Language studies (linguistics)
Language studies (linguistics)
Language studies (linguistics) conceive of human language as the basis of thinking and cognition, and indeed as a fundamental prerequisite for human existence and culture. Language itself – present and past – is consequently the subject of language studies. This includes all forms of spoken language, all forms of written language and also sign languages.
Language studies are concerned with investigating the building blocks of language and the rules according to which these are shaped into meaningful constructs; the way meaning is conveyed as language; the different practices, categories and media of communication; the historical emergence of language, taking account of cultural, social and medial factors; the internal differentiation of language in dialects and other varieties; the interaction of language and social realities; and the cognitive bases of human language ability
(language acquisition, language production, language reception).
Language studies utilize a wide variety of different methods, depending on the subject area and the precise question being asked. These include traditional philological methods of textual and discourse analysis – an area which operates in particularly close proximity to the interface with literature studies, the material basis of which covers not only literary texts but all forms of text and discourse. Furthermore, modern linguistics draws on the empirical methods used in the social sciences, including qualitative and quantitative surveys and evaluations as well as computer-based methods of documentation and analysis
Literature studies are concerned with the literature of the respective language. They cover forms of literary text (drama, poetry, fiction) that may be understood as cultural products of an aesthetic exploration of key questions about human existence and the social conditionality of human action.

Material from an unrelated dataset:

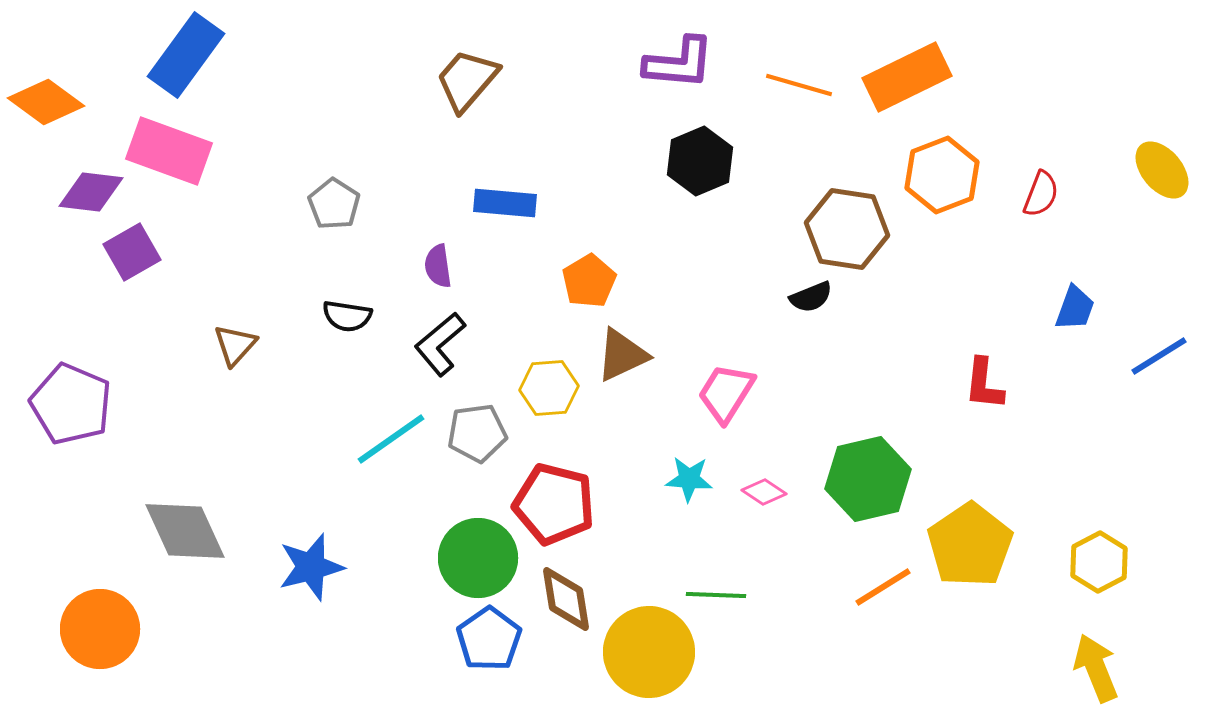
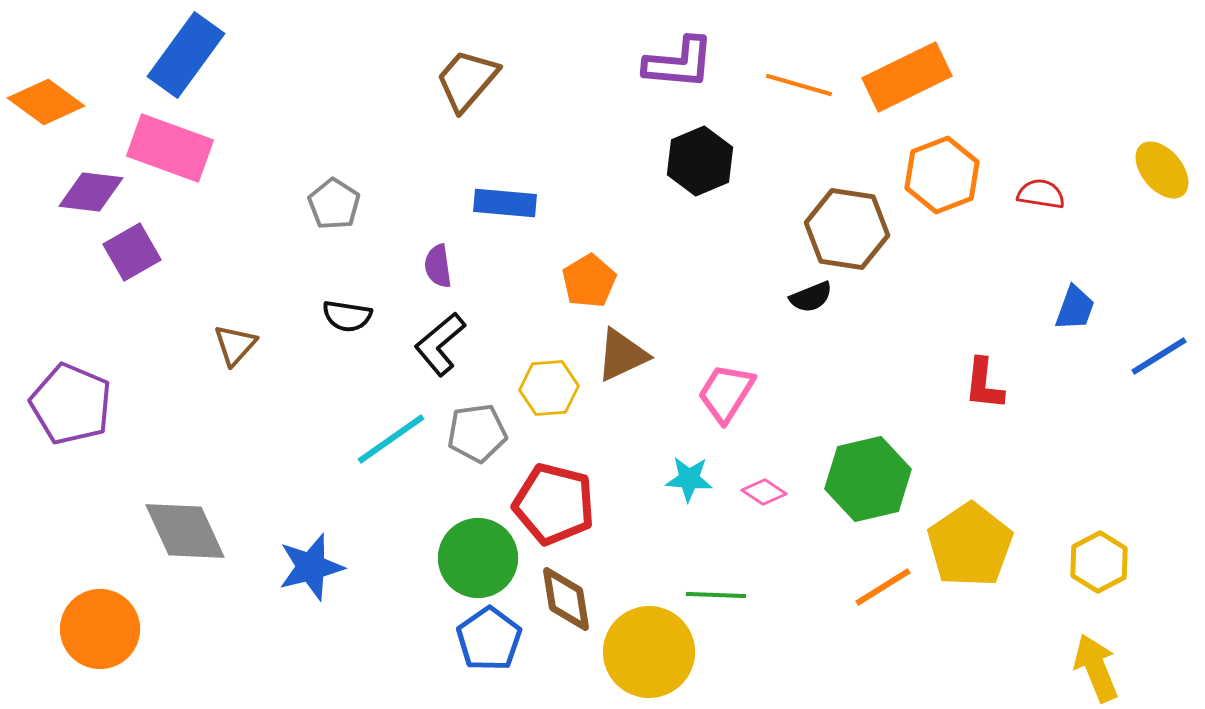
pink rectangle at (169, 151): moved 1 px right, 3 px up
red semicircle at (1041, 194): rotated 102 degrees counterclockwise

The point of departure of literature studies is always the literary text, which is analysed in relation to different concepts of significance and examined in terms of its form, message, and cultural and social situatedness.
Theoretical literary positions permit a considered, methodological approach to textual analysis. They can adopt differing perspectives according to the research tradition and exact formulation of the questions: the textual perspective, which looks at the aesthetic, stylistic, rhetorical, genre-specific or intertextual qualities of the literary text; the author's perspective, which looks at the relationship between author and work; the reader's perspective, which looks at individual and collective literary reading experiences and constructions of meaning; and the contextual perspective, which looks at the historical situatedness of the text, its production and reception, as well as its mediality.
Literary studies relating to European languages usually differentiate between pre-modern and modern literature, with the dividing line set somewhere between the 15th and 17th centuries. The study of pre-modern literature is often known as medieval studies, in order to point up the interface with historical language studies.
Studying texts from earlier periods requires "translation" in two respects: on the one hand it calls for knowledge of older forms of the corresponding language culture (e.g. Old English, Middle English or Old High German, Middle High German) which are taught as a separate part of the course. On the other hand, exploring older literary texts depends more heavily on an in-depth examination of the cultural, social and media-historical contexts of the periods in which they originate. These aspects need to be considered as a fundamental element of
literary production when investigating its literary-aesthetic outputs, in order to make the unfamiliarity of the older texts apparent and intelligible.
Language and literature studies are usually studied in relation to one specific language or group of languages, which may be European or non-European: e.g. German (German studies or German philology), English
(English studies or English philology), Nordic languages (Nordic philology or Nordic studies), Slavonic languages (Slavonic studies, Slavonic languages and literature). Romance language and literature studies are usually studied as part of Romance studies (French, Italian, Spanish, Portuguese, Rhaeto-Romanic) or in relation to a specific language (French studies, Spanish studies etc.), depending on the university. The study of non-European languages and literature, such as sinology (Chinese), Japanese studies (Japanese), Korean studies (Korean) and Arabic, usually also covers general social and cultural aspects from current or historical perspectives.
For the greek and latin language and literature studies see the following link (www.ch-antiquitas.ch).
However, in language and literature studies, research often focuses on cross-lingual ("interphilological") aspects. Language and literature studies can therefore often be studied cross-lingually within the framework of general language or general literature studies or similar courses designed to be "interphilological".